The big problem with this isn't just technical, it's mental. The user of today anywhere is a consumer. It's like turning a serf into a citizen. I don't think this is a five year vision, it's more like a 50 year program. I think it's going to be a long time until we've convinced people that taking ownership of and participating in their digital life, being tinkerers, owners, netizens is vital.
I don't think the thing holding back Europe's tech market is that the US encourages allies to not allow backdooring proprietary software, or the cries that it's unfair that the US doesn't strangle their own tech market with equally burdensome regulation. The problem Europe's tech industry has faced is that the EU killed it in the crib with regulations, and now there's more fear of "what if there are bad side effects in being successful" than there is fear of never being successful.
Yes, it'd be great if there was a thriving market of mid-sized EU tech companies working in a well-regulated and consumer friendly market. There just isn't, though. I'm generally a fan of Doctorow, but the idea that the EU is just a few hackers reverse-engineering a new client for teams/youtube/whatsapp away from that world is hard for me to see.
There is not ONE person that works in Finance or Accounting, at least in the US and Europe, that doesn't know "what SAP does", even if they have never used one of their products.
"Encouraging allies" is a pretty damn generous interpretation of it.
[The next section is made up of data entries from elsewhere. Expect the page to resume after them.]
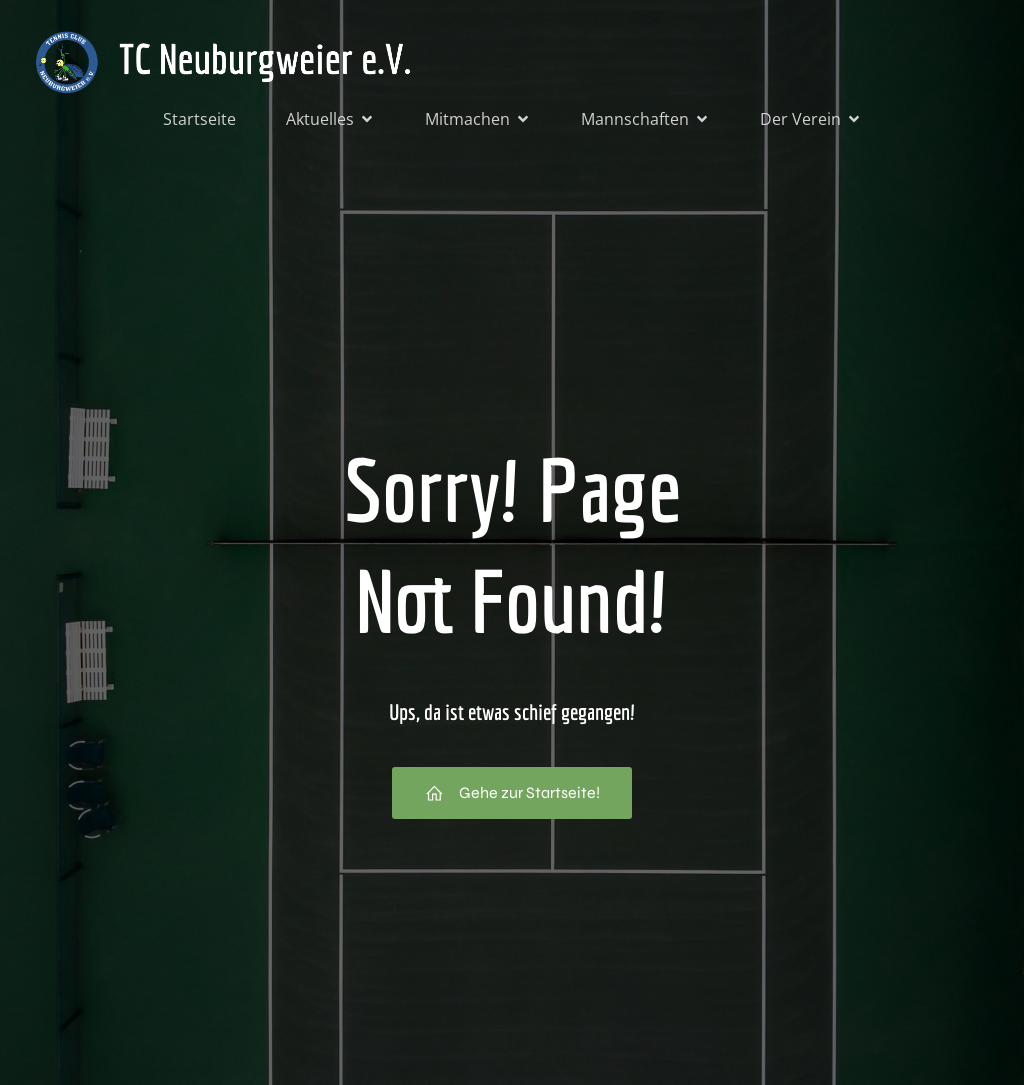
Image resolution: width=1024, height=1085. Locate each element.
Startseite (199, 122)
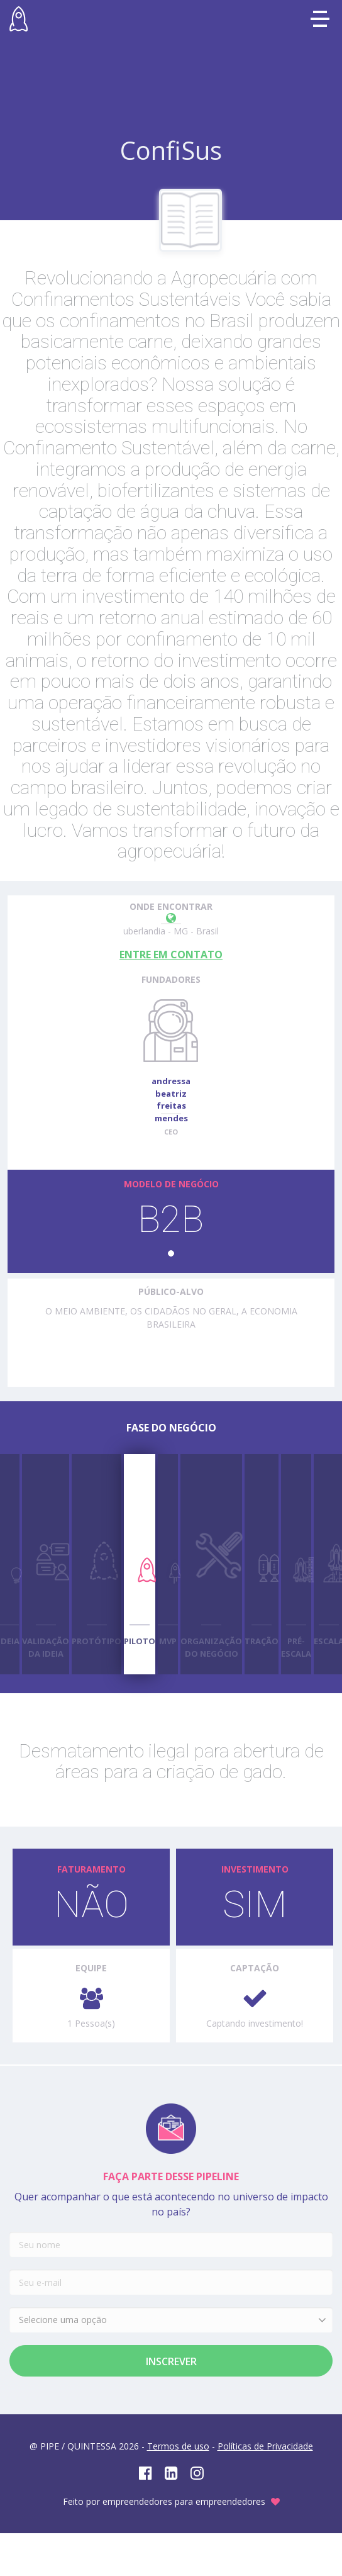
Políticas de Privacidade (265, 2446)
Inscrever (171, 2361)
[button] (171, 1253)
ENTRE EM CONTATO (171, 954)
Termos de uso (178, 2446)
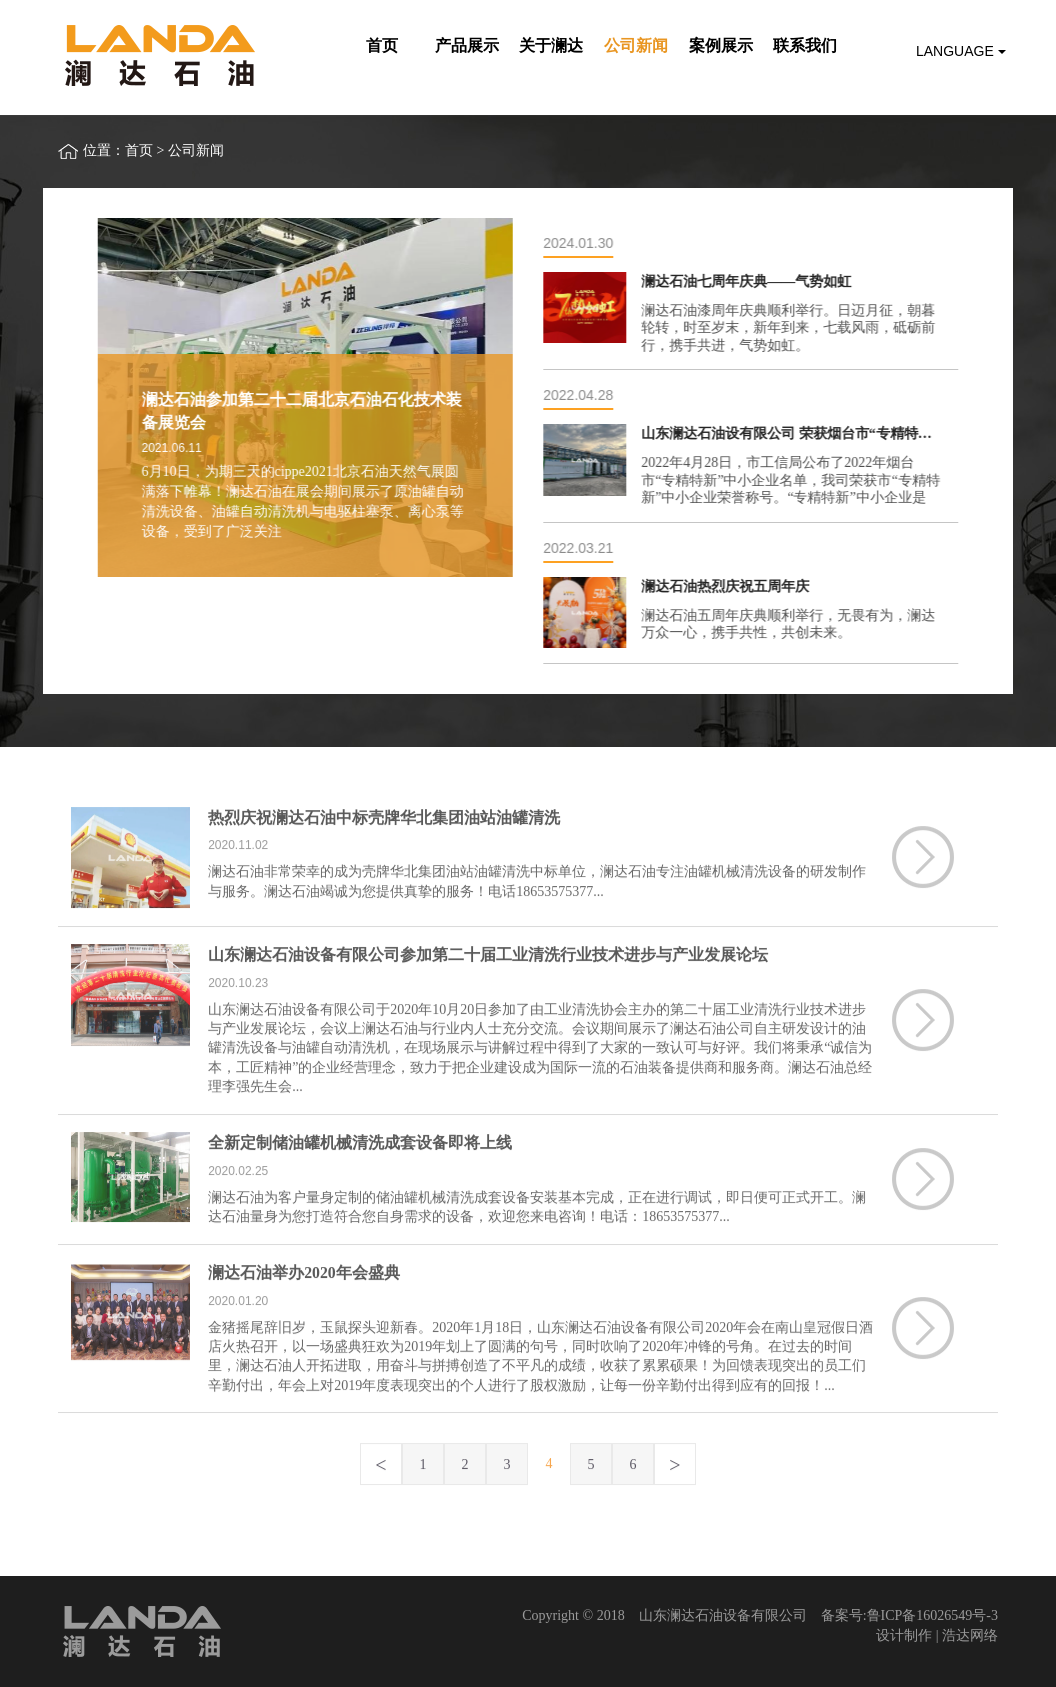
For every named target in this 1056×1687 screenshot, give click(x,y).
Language (961, 51)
Regarding what's "holding back Europe's tech market", I think that Europe has a different culture. Not having big monopolies is a feature, not a bug. In that sense, the regulations don't fail.
But it is very difficult to compete with monopolies unless you become one and lock your position. If the regulations prevent that (and again, that's a feature), then it becomes impossible.
Trying an analogy:
If we impose strict animal welfare rules on our own chicken farmers, that's a feature. But if we then allow unlimited imports of cheaper chicken raised with no such rules, it becomes unfair to our farmers, doesn't it?
It will be way more than 50 years unless EU nations' governments start funding lean, savvy grassroots programs that invest in digital services like you say.
I'm talking a few thousands to local volunteer groups for the cost of hosting infrastructure or tax incentives to companies for actually providing this local infrastructure, not 50k to some bureaucrat in Brussels for drawing up plans to do so.